Janine felt her hackles rise, suspecting Pete of slagging her off to Tina.

‘Who’s been… Beached whale. It’s one that’s washed ashore and can’t get back in the sea.’

‘It’s on my story tape.’

Ah. God, she was knackered.

*****

Eddie Vincent had had a cup-a-soup for his supper. Not that he was hungry; as he got older and closer to the end he ate less and less, but it made a change from drinking tea. It had been growing dark by the time he’d finished. He struggled to his feet and went to close the curtains. He had turned the telly on. Eddie liked the wildlife programmes best. And science. There’d been a great series on about the universe and the planets. He could have watched that all day long. Whatever was on was just finishing. The credits rolling.

Yesterday’s Evening News was in the kitchen but he hadn’t got the energy to go and fetch it. He sat down, his hands wrapped round his belly for comfort. The pain wasn’t too bad at present.

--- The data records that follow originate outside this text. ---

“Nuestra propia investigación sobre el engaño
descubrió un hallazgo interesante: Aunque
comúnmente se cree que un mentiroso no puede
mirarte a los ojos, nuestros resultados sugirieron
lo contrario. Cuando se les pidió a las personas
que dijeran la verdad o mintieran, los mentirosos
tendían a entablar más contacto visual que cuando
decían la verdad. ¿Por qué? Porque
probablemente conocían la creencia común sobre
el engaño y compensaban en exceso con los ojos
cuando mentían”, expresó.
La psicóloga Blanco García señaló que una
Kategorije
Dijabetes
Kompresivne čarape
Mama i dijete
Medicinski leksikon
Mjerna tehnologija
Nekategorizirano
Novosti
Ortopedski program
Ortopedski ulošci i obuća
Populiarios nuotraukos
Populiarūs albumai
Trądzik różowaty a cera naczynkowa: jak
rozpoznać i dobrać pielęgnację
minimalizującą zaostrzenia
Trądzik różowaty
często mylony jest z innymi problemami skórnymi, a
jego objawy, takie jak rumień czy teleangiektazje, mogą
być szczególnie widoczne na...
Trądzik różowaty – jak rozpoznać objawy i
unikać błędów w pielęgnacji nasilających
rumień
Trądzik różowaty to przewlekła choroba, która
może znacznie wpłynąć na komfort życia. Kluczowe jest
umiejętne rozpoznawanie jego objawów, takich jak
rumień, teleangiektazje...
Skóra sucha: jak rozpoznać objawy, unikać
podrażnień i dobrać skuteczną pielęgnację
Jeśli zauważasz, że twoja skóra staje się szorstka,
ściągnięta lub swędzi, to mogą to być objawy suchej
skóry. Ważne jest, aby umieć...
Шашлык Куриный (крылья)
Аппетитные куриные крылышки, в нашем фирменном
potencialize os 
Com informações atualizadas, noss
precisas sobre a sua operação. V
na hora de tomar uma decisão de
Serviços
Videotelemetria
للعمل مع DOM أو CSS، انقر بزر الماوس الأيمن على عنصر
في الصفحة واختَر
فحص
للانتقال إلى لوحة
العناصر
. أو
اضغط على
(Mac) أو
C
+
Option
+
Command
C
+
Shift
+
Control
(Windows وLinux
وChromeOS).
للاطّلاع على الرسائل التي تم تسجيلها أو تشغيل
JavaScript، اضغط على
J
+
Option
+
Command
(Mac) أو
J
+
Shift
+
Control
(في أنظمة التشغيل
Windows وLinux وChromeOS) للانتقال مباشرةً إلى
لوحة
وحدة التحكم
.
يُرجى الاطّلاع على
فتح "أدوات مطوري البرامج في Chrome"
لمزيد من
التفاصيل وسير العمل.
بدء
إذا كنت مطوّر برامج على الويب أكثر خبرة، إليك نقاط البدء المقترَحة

The titles came on for a documentary about the war, My War, Our War. He shuffled in his chair. Maybe he should turn it off? Save the upset. But he didn’t move. He watched with a growing sense of fascination and unease as men his own age and older talked of their experiences. Of homesickness and conditions at the front, of letters home, and shrapnel and friendship. Two spoke of killing. One, chap, a little wizened man from Wales, could only estimate how many men he’d killed in fierce fighting in North Africa. Another, a blind man with a rough Yorkshire accent, spoke about killing a German, a boy his own age, and of losing his faith. ‘I know it was a just war,’ he said, ‘we were fighting the Nazis, but it was hard to see any justice in that act.’

Eddie had closed his eyes and leant his head back against the chair. He’d never told anyone. No one to tell now. In those days you didn’t speak of it. It was too raw. It wasn’t dignified to spill the beans like that. Those that came home, it was like their secret. Not the stuff you told to sweethearts and kiddies. Not even your parents. He’d never even told Maisie. Best left unsaid. You got asked now and again. Young lads in particular. Did you kill anyone? What’s it like to kill someone? Heads full of heroes and comic books, the pictures at La Scala or the Empire, with Jimmy Stewart and John Mills being noble and decent to stirring theme tunes. You never told them. The youngsters. Shook your head. Never let on.